Жизнь его отныне наполнялась новым, более высоким смыслом.
Часто заходил разговор об Андронникове. К общему удивлению, среди бумаг убитого землемера оказались любопытнейшие записки, дневники и наброски неотосланных писем ученого содержания. Вильчковский и Зарудный с возрастающим интересом разбирали бумаги, исписанные бисерным почерком Андронникова. Наблюдения землемера над бытом и природой Камчатки, метеорологические записи, заметки о животном и растительном мире представляли огромный интерес, — впервые за сто лет, минувших после посещения полуострова Степаном Крашенниковым, жизнь Камчатки исследовалась так тщательно и талантливо. Нескрываемая ненависть к официальной науке, атеистические приписки на полях, юмор — все это делало бумаги Андронникова живыми, осязаемыми. При разборе бумаг Зарудному не раз казалось, что он беседует с самим Андронниковым, слышит басовитый голос старика, его громкий смех. Вильчковский нашел запись землемера, которой он затем не раз побивал Зарудного: "Мысль изреченная есть ложь!" — записал Андронников и продолжал от себя: — "Плутовство и поповское блудодейство! Мысль сокрытая есть преступление. Преступление противу себя и противу человека. "Nihil potest esse verius"[36].

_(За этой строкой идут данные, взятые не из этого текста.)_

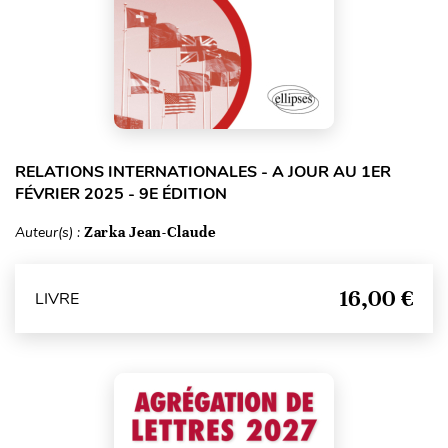
RELATIONS INTERNATIONALES - A JOUR AU 1ER
FÉVRIER 2025 - 9E ÉDITION
Auteur(s) :
Zarka Jean-Claude
16,00 €
LIVRE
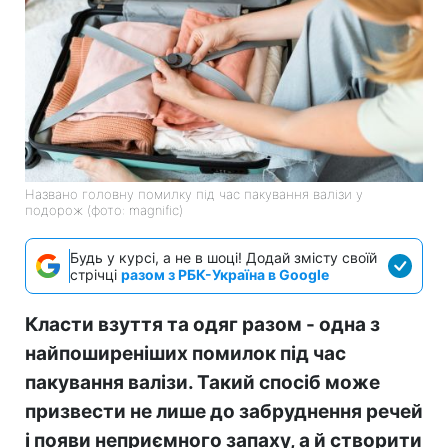
Названо головну помилку під час пакування валізи у
подорож (фото: magnific)
Будь у курсі, а не в шоці! Додай змісту своїй
стрічці
разом з РБК-Україна в Google
Класти взуття та одяг разом - одна з
найпоширеніших помилок під час
пакування валізи. Такий спосіб може
призвести не лише до забруднення речей
і появи неприємного запаху, а й створити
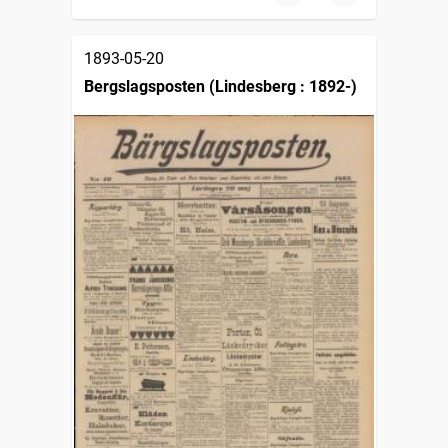
1893-05-20
Bergslagsposten (Lindesberg : 1892-)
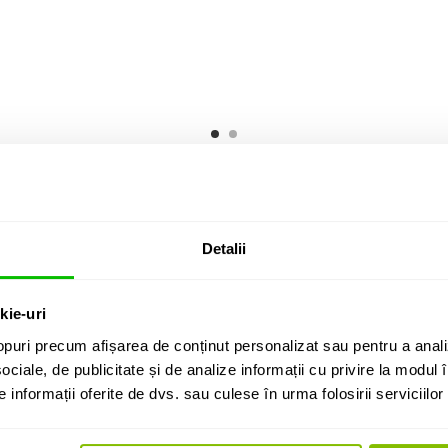
RII CLIENTI (
1
)
002:
Detalii
kie-uri
puri precum afișarea de conținut personalizat sau pentru a anali
ociale, de publicitate și de analize informații cu privire la modul în
informații oferite de dvs. sau culese în urma folosirii serviciilor 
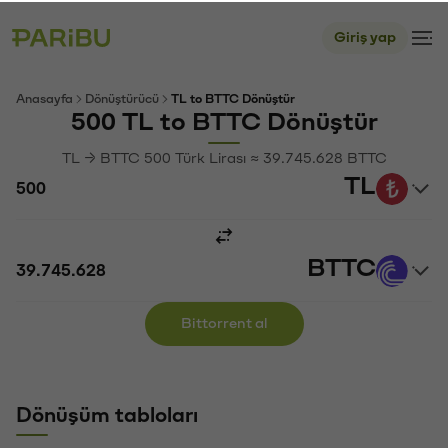
Giriş yap
Anasayfa
Dönüştürücü
TL to BTTC Dönüştür
500 TL to BTTC Dönüştür
TL → BTTC 500 Türk Lirası ≈ 39.745.628 BTTC
TL
BTTC
Bittorrent al
Dönüşüm tabloları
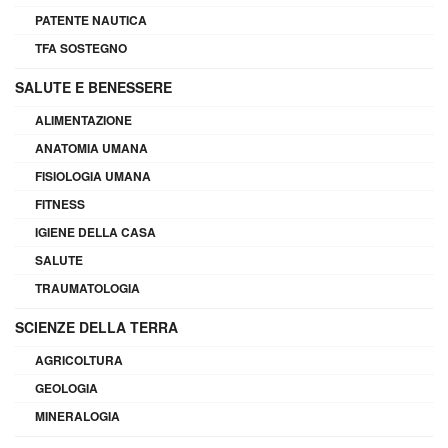
PATENTE NAUTICA
TFA SOSTEGNO
SALUTE E BENESSERE
ALIMENTAZIONE
ANATOMIA UMANA
FISIOLOGIA UMANA
FITNESS
IGIENE DELLA CASA
SALUTE
TRAUMATOLOGIA
SCIENZE DELLA TERRA
AGRICOLTURA
GEOLOGIA
MINERALOGIA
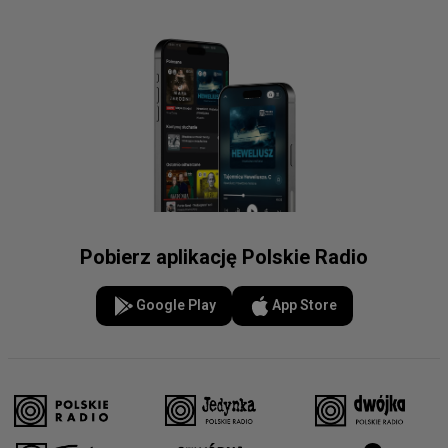
Pobierz aplikację Polskie Radio
Google Play
App Store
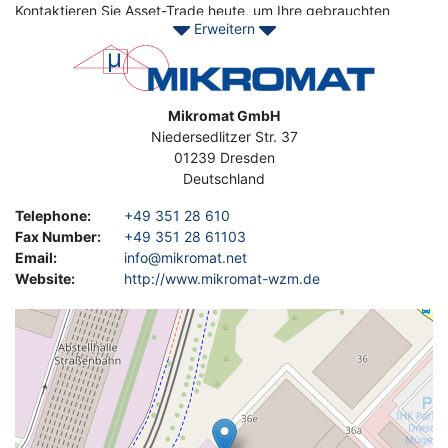
Kontaktieren Sie Asset-Trade heute, um Ihre gebrauchten
Erweitern
Mikromat Maschinen zu finden
Image
Address
Mikromat GmbH
Niedersedlitzer Str. 37
01239
Dresden
Deutschland
Telephone
:
+49 351 28 610
Fax Number
:
+49 351 28 61103
Email
:
info@mikromat.net
Website
:
http://www.mikromat-wzm.de
Geolocation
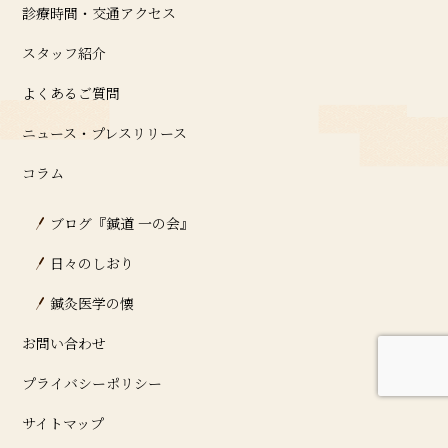
診療時間・交通アクセス
スタッフ紹介
よくあるご質問
ニュース・プレスリリース
コラム
ブログ『鍼道 ⼀の会』
日々のしおり
鍼灸医学の懐
お問い合わせ
プライバシーポリシー
サイトマップ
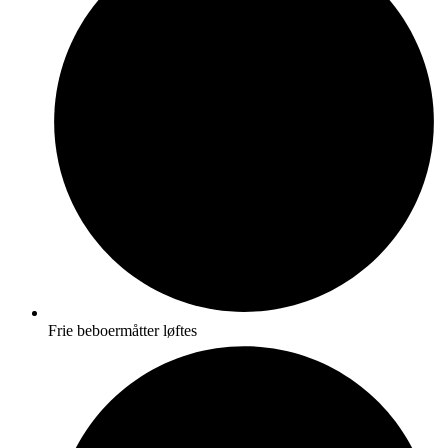
Frie beboermåtter løftes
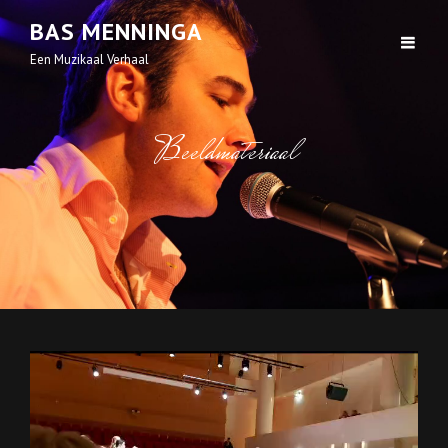
BAS MENNINGA
Een Muzikaal Verhaal
Beeldmateriaal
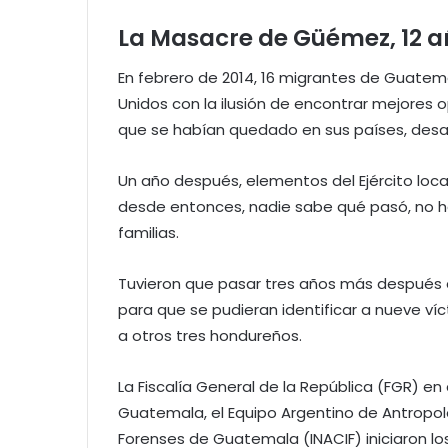
La Masacre de Güémez, 12 añ
En febrero de 2014, 16 migrantes de Guatem
Unidos con la ilusión de encontrar mejores 
que se habían quedado en sus países, desa
Un año después, elementos del Ejército loca
desde entonces, nadie sabe qué pasó, no hay
familias.
Tuvieron que pasar tres años más después de
para que se pudieran identificar a nueve v
a otros tres hondureños.
La Fiscalía General de la República (FGR) en 
Guatemala, el Equipo Argentino de Antropolo
Forenses de Guatemala (INACIF) iniciaron los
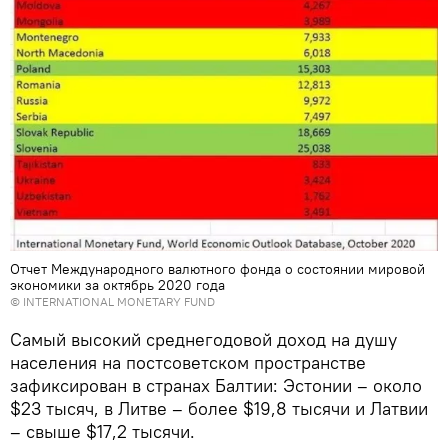
Отчет Международного валютного фонда о состоянии мировой
экономики за октябрь 2020 года
©
INTERNATIONAL MONETARY FUND
Самый высокий среднегодовой доход на душу
населения на постсоветском пространстве
зафиксирован в странах Балтии: Эстонии – около
$23 тысяч, в Литве – более $19,8 тысячи и Латвии
– свыше $17,2 тысячи.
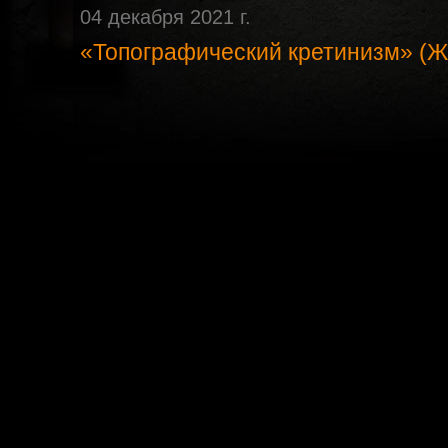
04 декабря 2021 г.
«Топографический кретинизм» (Ж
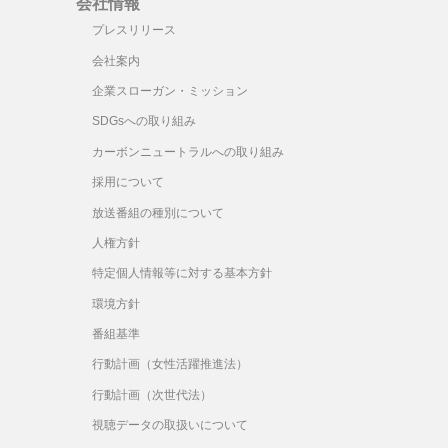
会社情報
プレスリリース
会社案内
企業スローガン・ミッション
SDGsへの取り組み
カーボンニュートラルへの取り組み
採用について
放送番組の種別について
人権方針
特定個人情報等に対する基本方針
環境方針
番組基準
行動計画（女性活躍推進法）
行動計画（次世代法）
視聴データの取扱いについて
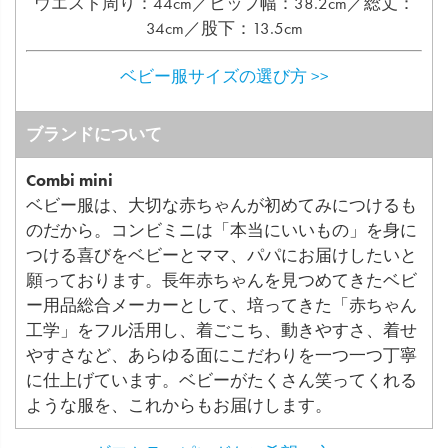
ウエスト周り：44cm／ヒップ幅：38.2cm／総丈：
34cm／股下：13.5cm
ベビー服サイズの選び方 >>
ブランドについて
Combi mini
ベビー服は、大切な赤ちゃんが初めてみにつけるも
のだから。コンビミニは「本当にいいもの」を身に
つける喜びをベビーとママ、パパにお届けしたいと
願っております。長年赤ちゃんを見つめてきたベビ
ー用品総合メーカーとして、培ってきた「赤ちゃん
工学」をフル活用し、着ごこち、動きやすさ、着せ
やすさなど、あらゆる面にこだわりを一つ一つ丁寧
に仕上げています。ベビーがたくさん笑ってくれる
ような服を、これからもお届けします。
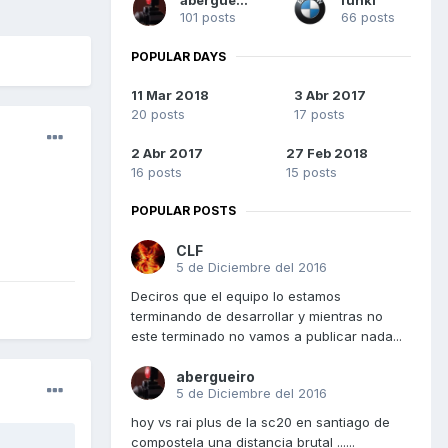
101 posts
66 posts
POPULAR DAYS
11 Mar 2018
3 Abr 2017
20 posts
17 posts
2 Abr 2017
27 Feb 2018
16 posts
15 posts
POPULAR POSTS
CLF
5 de Diciembre del 2016
Deciros que el equipo lo estamos
terminando de desarrollar y mientras no
este terminado no vamos a publicar nada...
abergueiro
5 de Diciembre del 2016
hoy vs rai plus de la sc20 en santiago de
compostela una distancia brutal ......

Часто у Зарудного говорили о том, что ждет Петропавловск и "Аврору" с наступлением весны. Вернется ли сюда неприятель? Будет ли ожидать его "Аврора" в гавани или уйдет вместе с небольшой эскадрой в Охотское море?
Высказывались самые дерзкие предположения. Больше всего увлекала молодежь возможность крейсерства в Тихом океане. Пастухов развивал планы крейсерства, в мечтах своих легко преодолевая расстояние от Камчатки до берегов Америки, бороздя океан вдоль и поперек, наводя ужас на английских купцов. Настенька слушала Петухова с упавшим, замершим сердцем, невольно гордясь и восхищаясь им.
Обычно Константина обрывал кто-нибудь из трезвых собеседников Вильчковский, Зарудный или артиллерист Можайский, насмешливый, сухощавый брюнет, похожий на горца, всегда интересовавшийся технической стороной дела.
— Не забудь, Константин, что в Америке нам не на что рассчитывать. Во всех крупных портах неприятельские суда. Повторись ныне Кальяо — и с "Авророй" не стали бы церемониться. А экипажу нужна вода, свежая провизия…
— Но у нас есть крепость Ситха, — упорствовал Пастухов. — Фактории Российско-Американской компании.
— Они будут блокированы неприятелем.